ODE modelling and hypothesis testing

Our roots come from mathematical modelling – where we use these models as a tool to analyze biological data and help us derive knowledge from the system. To be more precise, these models have generally been based on ordinary differential equations (ODEs). Following is a general overview of or modelling approach and how we typically work, for a more detailed explanation we refer the reader to one doctorial thesis of a previous PhD in our group, Model-Based Hypothesis Testing in Biomedicine: How Systems Biology Can Drive the Growth of Scientific Knowledge.

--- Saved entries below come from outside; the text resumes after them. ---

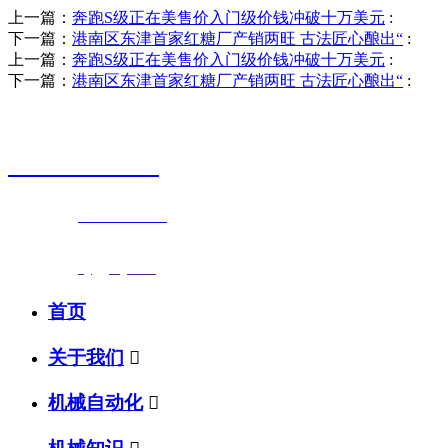
上一篇：
奔跑S级正在美售价入门级价钱冲破十万美元
:
下一篇：
港南区东津首家红糖厂产销两旺 古法匠心酿出“
:
上一篇：
奔跑S级正在美售价入门级价钱冲破十万美元
:
下一篇：
港南区东津首家红糖厂产销两旺 古法匠心酿出“
:
销售热线
0523-87590811
联系电话：
0523-87590811
传真号码：0523-87686463
邮箱地址：
nj@jsnj.com
首页
关于我们

机械自动化

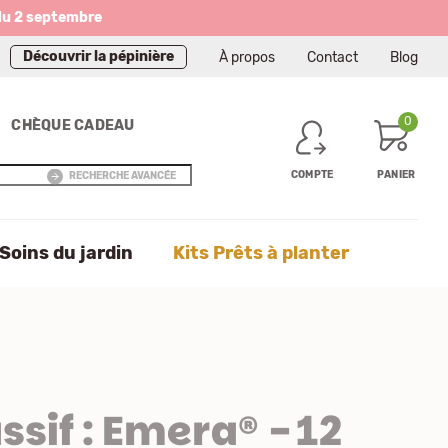
du 2 septembre
Découvrir la pépinière
À propos
Contact
Blog
0
CHÈQUE CADEAU
COMPTE
PANIER
RECHERCHE AVANCÉE
Soins du jardin
Kits Prêts à planter
ssif : Emera® - 12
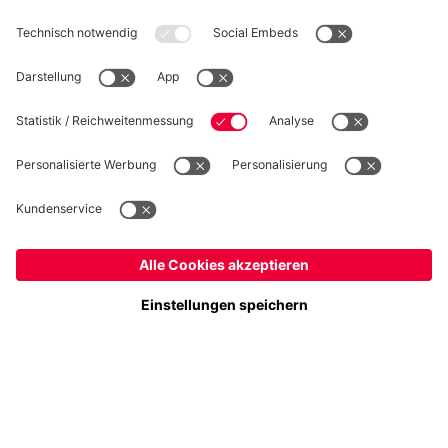
WIDERRUF
Datenschutz
Cookie Details
Österreich
Möchtest du im Store
bleiben?
Preise inklusive MwSt. und zzgl. Versandkosten
Österreich
Ja,
, um dorthin zu liefern!
© FC Bayern München AG
Weltweit
FC Bayern München AG, Säbener Str. 51-57, 81547 München
Nein,
, um dorthin zu liefern!
IN DEN WARENKORB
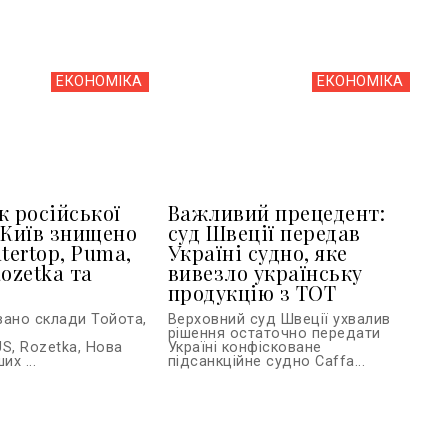
ЕКОНОМІКА
ЕКОНОМІКА
к російської
Важливий прецедент:
 Київ знищено
суд Швеції передав
tertop, Puma,
Україні судно, яке
ozetka та
вивезло українську
продукцію з ТОТ
вано склади Тойота,
Верховний суд Швеції ухвалив
рішення остаточно передати
S, Rozetka, Нова
Україні конфісковане
их ...
підсанкційне судно Caffa...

In practice, there are two key components to our modelling: experimental data and a mechanistic hypothesis. In contrast to black-box modelling, we strive for our mathematical models to be explainable and expand upon our biological knowledge. Therefore, the mechanistic hypothesis is of importance to ensure that the model describes the studied system. The experimental data's role is to validate the mechanistic hypotheses and can be of different formats, but time series are typically desired. To end up with a robust model more data is always better. In figure 1 down below, we can see a schematic overview of the iterative process of developing a model. The starting mechanistic explanation and experimental data are inputs to the process. As a first step, a model is developed to describe the behavior in the data. If an explanation is unable to describe the data, this hypothesis is rejected, and the mechanistic explanation needs to be revisited and reformulated. This loop continues until one or more mechanistic explanations can describe the data, and then we proceed to the core prediction analysis. Here, the value of big data comes to show, as we want to test our model against new data (validation data) that is unseen to the model. The idea is that if the model formulation is close to the true system, then the model hypothesis should be able to explain unseen data from different experiments (on the same system). Here, again, the hypothesis can be rejected as data might not be described and the iterative process continues. Once a model formulation passes this validation data, this is a core prediction. However, new data and hypotheses can always be added to further develop the model formulation, to come closer to a model formulation that can describe the true system.